PLEASE, LISTEN, I KNOW
Heeney is soon to move to Waterford, where his daughter lives, spelling the end of a long term of life in Dundalk. Not that that is altogether a bad thing, in his mind.
“One of the reasons I’m not sad leaving Dundalk is that I don’t have to face any more shite. I don’t want to see it any more. What’s happening? Where’s the outlet?
“I believe that because I never drank, smoked or took drugs, if in any way you’re affected or in that space, I wouldn’t have survived taking those because with that false courage you’d have taken the ultimate step and it would ultimately have been disaster for the communities we live in.
“There’s so many young people dying by suicide and always the answer is, ‘nobody knew why’, ‘we all thought everything was ok’. There has to be a vehicle and an urgency within our association to make it easy for somebody to cross that.
“The person hanging over the cliff, the people are there and they see, but they won’t put out their hand and help you up.
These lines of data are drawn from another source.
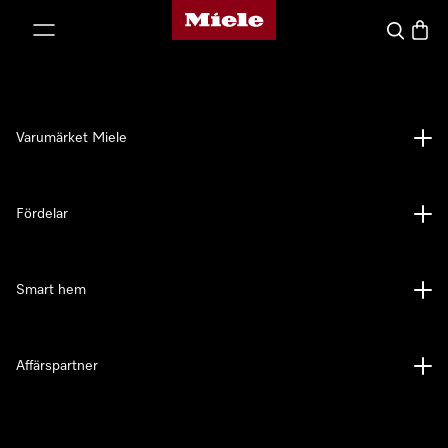
Mieles hemsida
 till innehål
Sök
Varuk
Varumärket Miele
Fördelar
Smart hem
Affärspartner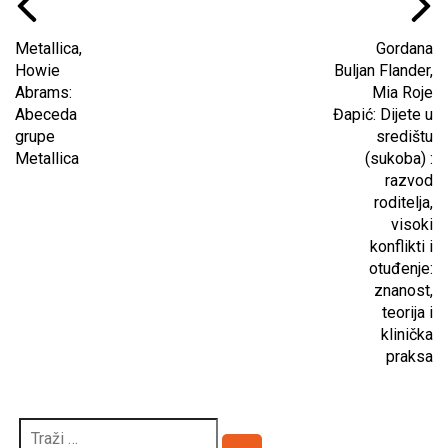
Metallica,
Gordana
Howie
Buljan Flander,
Abrams:
Mia Roje
Abeceda
Đapić: Dijete u
grupe
središtu
Metallica
(sukoba) :
razvod
roditelja,
visoki
konflikti i
otuđenje:
znanost,
teorija i
klinička
praksa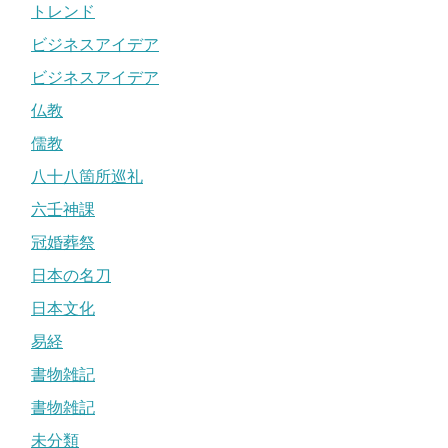
トレンド
ビジネスアイデア
ビジネスアイデア
仏教
儒教
八十八箇所巡礼
六壬神課
冠婚葬祭
日本の名刀
日本文化
易経
書物雑記
書物雑記
未分類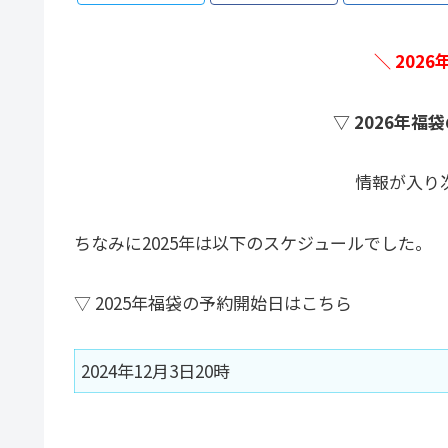
＼ 202
▽ 2026年
情報が入り
ちなみに2025年は以下のスケジュールでした。
▽ 2025年福袋の予約開始日はこちら
2024年12月3日20時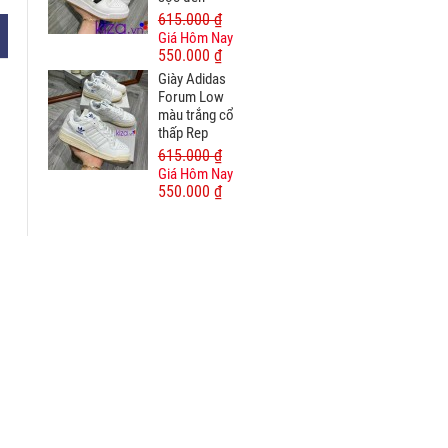
615.000 ₫
Giá Hôm Nay
550.000 ₫
Giày Adidas
Forum Low
màu trắng cổ
thấp Rep
615.000 ₫
Giá Hôm Nay
550.000 ₫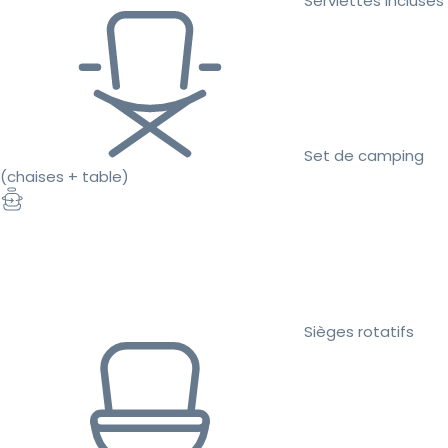
Serviettes incluses
Set de camping
(chaises + table)
Sièges rotatifs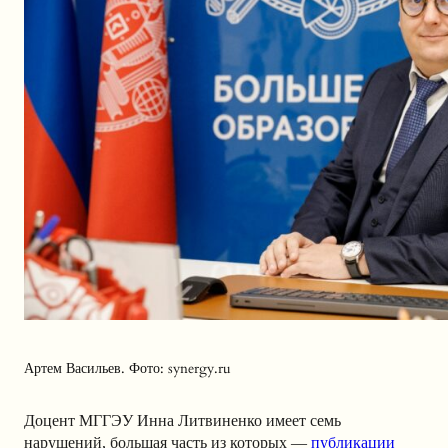
Артем Васильев. Фото: synergy.ru
Доцент МГГЭУ Инна Литвиненко имеет семь
нарушений, большая часть из которых —
публикации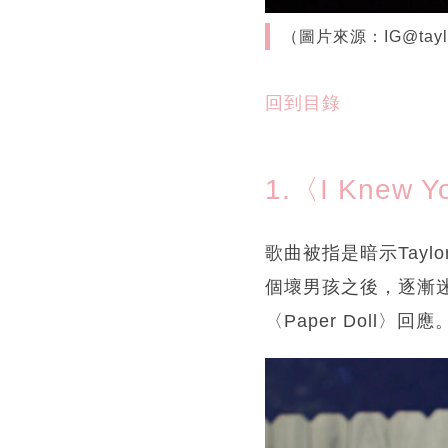
（圖片來源：IG@taylo
回到目錄
1.〈I Knew Y
歌曲被指是暗示Tayl
個壞男孩之後，逐漸迷
〈Paper Doll〉回應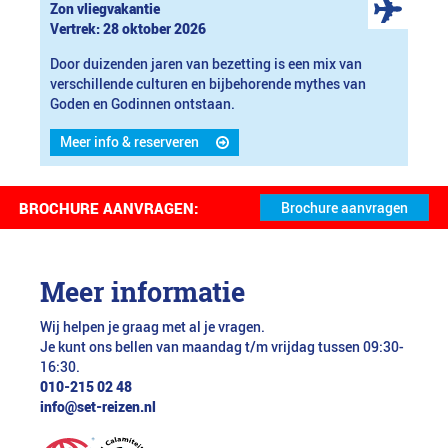
Zon vliegvakantie
Vertrek: 28 oktober 2026
Door duizenden jaren van bezetting is een mix van
verschillende culturen en bijbehorende mythes van
Goden en Godinnen ontstaan.
Meer info & reserveren
BROCHURE AANVRAGEN:
Meer informatie
Wij helpen je graag met al je vragen.
Je kunt ons bellen van maandag t/m vrijdag tussen 09:30-
16:30.
010-215 02 48
info@set-reizen.nl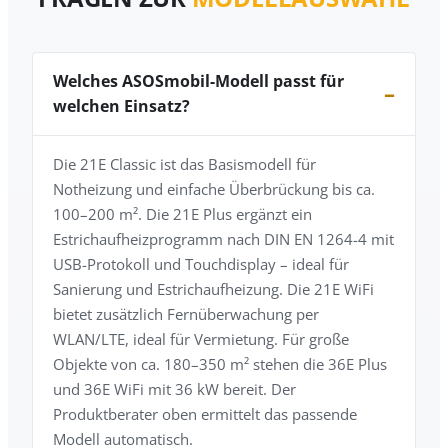
Welches ASOSmobil-Modell passt für
welchen Einsatz?
Die 21E Classic ist das Basismodell für
Notheizung und einfache Überbrückung bis ca.
100–200 m². Die 21E Plus ergänzt ein
Estrichaufheizprogramm nach DIN EN 1264-4 mit
USB-Protokoll und Touchdisplay – ideal für
Sanierung und Estrichaufheizung. Die 21E WiFi
bietet zusätzlich Fernüberwachung per
WLAN/LTE, ideal für Vermietung. Für große
Objekte von ca. 180–350 m² stehen die 36E Plus
und 36E WiFi mit 36 kW bereit. Der
Produktberater oben ermittelt das passende
Modell automatisch.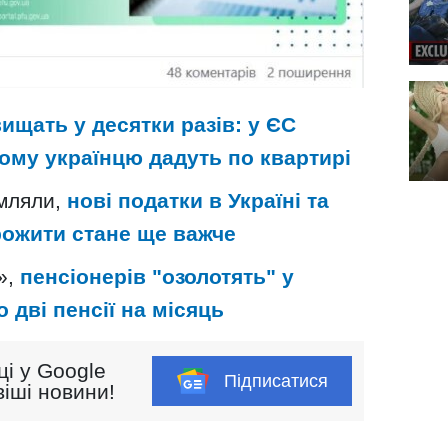
ищать у десятки разів: у ЄС
ому українцю дадуть по квартирі
омляли,
нові податки в Україні та
прожити стане ще важче
»,
пенсіонерів "озолотять" у
 дві пенсії на місяць
ці у Google
Підписатися
іші новини!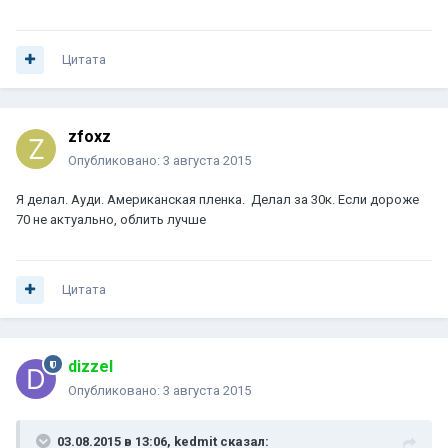
Цитата
zfoxz
Опубликовано:
3 августа 2015
Я делал. Ауди. Американская пленка. Делал за 30к. Если дороже
70 не актуально, облить лучше
Цитата
dizzel
Опубликовано:
3 августа 2015
03.08.2015 в 13:06, kedmit сказал: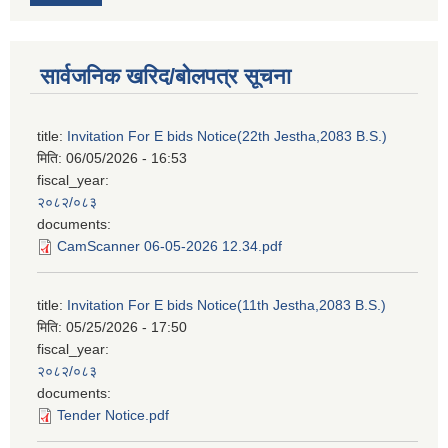
सार्वजनिक खरिद/बोलपत्र सूचना
title:
Invitation For E bids Notice(22th Jestha,2083 B.S.)
मिति:
06/05/2026 - 16:53
fiscal_year:
२०८२/०८३
documents:
CamScanner 06-05-2026 12.34.pdf
title:
Invitation For E bids Notice(11th Jestha,2083 B.S.)
मिति:
05/25/2026 - 17:50
fiscal_year:
२०८२/०८३
documents:
Tender Notice.pdf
It’s my experience, some of them walk away. All I want to say is ‘take my hand. I may not get you up, but I won’t let you fall’.
“For young people especially, drugs or drink isn’t going to bring you out of the darkness. It’s going to make it worse. Ask for help, please.
“And if we purport to represent young people in this great organisation, the GAA, how is it that we can’t help these people? Why is it that we can’t get down there? And don’t give me lip-service about the top people canvassing about having this programme and that programme. It’s not reaching down.”
They say your childhood days are the greatest. I, your writer, can safely say many of mine were enjoyed in the company of Mickey, his array of hats and lethal wit. An enigma, he truly is Louth’s discarded genius.